= What to work on =
If a record contains a picture, leave the picture out and copy everything else exactly.

─── Data under study

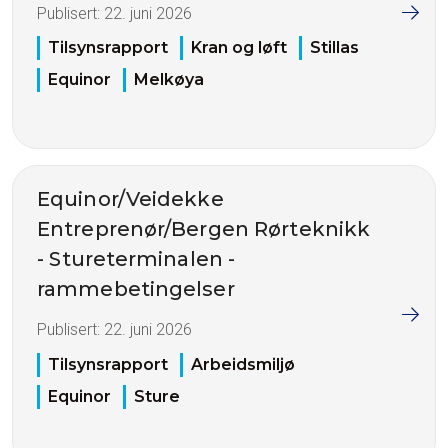
Publisert:
22. juni 2026
Tilsynsrapport
Kran og løft
Stillas
Equinor
Melkøya
Equinor/Veidekke
Entreprenør/Bergen Rørteknikk
- Stureterminalen -
rammebetingelser
Publisert:
22. juni 2026
Tilsynsrapport
Arbeidsmiljø
Equinor
Sture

──────

= Output of the task =
Publisert:
22. juni 2026
Tilsynsrapport
Kran og løft
Stillas
Equinor
Melkøya
Equinor/Veidekke
Entreprenør/Bergen Rørteknikk
- Stureterminalen -
rammebetingelser
Publisert:
22. juni 2026
Tilsynsrapport
Arbeidsmiljø
Equinor
Sture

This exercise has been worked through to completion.